[Dataset entries]
........
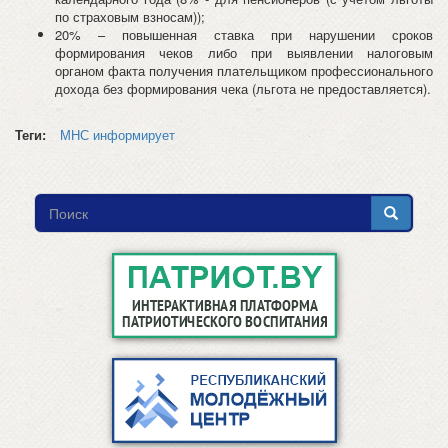
по страховым взносам));
20% – повышенная ставка при нарушении сроков
формирования чеков либо при выявлении налоговым
органом факта получения плательщиком профессионального
дохода без формирования чека (льгота не предоставляется).
Теги:
МНС информирует
Форма
поиска
Поиск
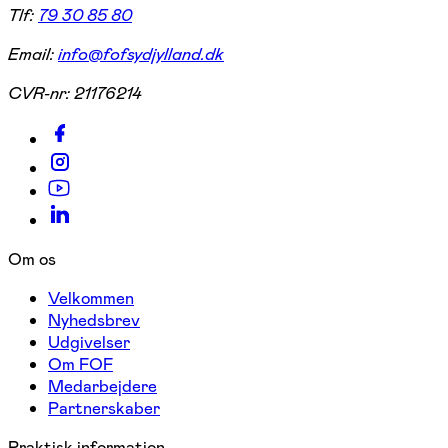
Tlf:
79 30 85 80
Email:
info@fofsydjylland.dk
CVR-nr:
21176214
Om os
Velkommen
Nyhedsbrev
Udgivelser
Om FOF
Medarbejdere
Partnerskaber
Praktisk information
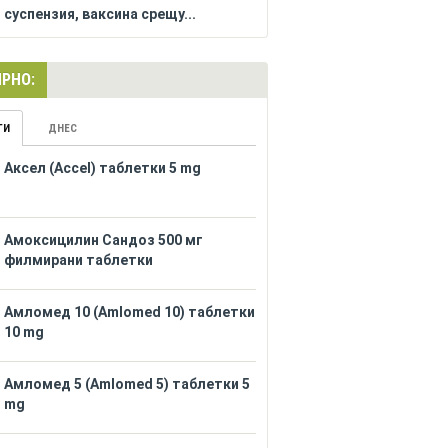
суспензия, ваксина срещу...
РНО:
ГИ
ДНЕС
Аксел (Accel) таблетки 5 mg
Амоксицилин Сандоз 500 мг
филмирани таблетки
Амломед 10 (Amlomed 10) таблетки
10 mg
Амломед 5 (Amlomed 5) таблетки 5
mg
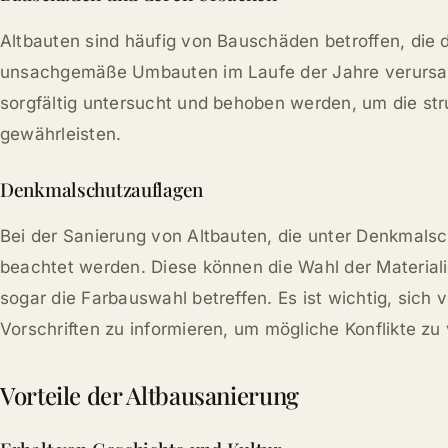
Altbauten sind häufig von Bauschäden betroffen, die 
unsachgemäße Umbauten im Laufe der Jahre verursa
sorgfältig untersucht und behoben werden, um die str
gewährleisten.
Denkmalschutzauflagen
Bei der Sanierung von Altbauten, die unter Denkmals
beachtet werden. Diese können die Wahl der Materiali
sogar die Farbauswahl betreffen. Es ist wichtig, sich 
Vorschriften zu informieren, um mögliche Konflikte zu
Vorteile der Altbausanierung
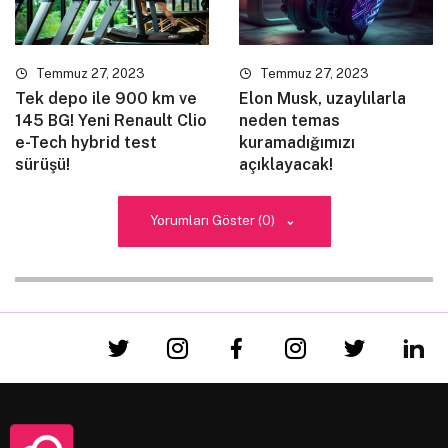
justo. In tincidunt, nulla vitae volutpat fermentum, odio
purus auctor nunc, eu vulputate orci est eget neque.
Temmuz 27, 2023
Temmuz 27, 2023
Tek depo ile 900 km ve
Elon Musk, uzaylılarla
145 BG! Yeni Renault Clio
neden temas
e-Tech hybrid test
kuramadığımızı
sürüşü!
açıklayacak!
Yorumları Göster (0)
Quisque vehicula eget arcu sit amet pretium.
Vestibulum ante ipsum primis in faucibus orci luctus et
ultrices posuere cubilia curae; In vel diam lacinia,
........
Exercise requirements =
Each record should be printed exactly as it appears, leaving the pictures out.

Answer to this exercise =
по страховым взносам));
20% – повышенная ставка при нарушении сроков
формирования чеков либо при выявлении налоговым
органом факта получения плательщиком профессионального
дохода без формирования чека (льгота не предоставляется).
Теги:
МНС информирует
Форма
поиска
Поиск
Tlf:
79 30 85 80
Email:
info@fofsydjylland.dk
CVR-nr:
21176214
Om os
Velkommen
Nyhedsbrev
Udgivelser
Om FOF
Medarbejdere
Partnerskaber
Praktisk information
суспензия, ваксина срещу...
РНО:
ГИ
ДНЕС
Аксел (Accel) таблетки 5 mg
Амоксицилин Сандоз 500 мг
филмирани таблетки
Амломед 10 (Amlomed 10) таблетки
10 mg
Амломед 5 (Amlomed 5) таблетки 5
mg
Altbauten sind häufig von Bauschäden betroffen, die 
unsachgemäße Umbauten im Laufe der Jahre verursa
sorgfältig untersucht und behoben werden, um die str
gewährleisten.
Denkmalschutzauflagen
Bei der Sanierung von Altbauten, die unter Denkmals
beachtet werden. Diese können die Wahl der Materiali
sogar die Farbauswahl betreffen. Es ist wichtig, sich 
Vorschriften zu informieren, um mögliche Konflikte zu
Vorteile der Altbausanierung
justo. In tincidunt, nulla vitae volutpat fermentum, odio
purus auctor nunc, eu vulputate orci est eget neque.
Temmuz 27, 2023
Temmuz 27, 2023
Tek depo ile 900 km ve
Elon Musk, uzaylılarla
145 BG! Yeni Renault Clio
neden temas
e-Tech hybrid test
kuramadığımızı
sürüşü!
açıklayacak!
Yorumları Göster (0)
Quisque vehicula eget arcu sit amet pretium.
Vestibulum ante ipsum primis in faucibus orci luctus et
ultrices posuere cubilia curae; In vel diam lacinia,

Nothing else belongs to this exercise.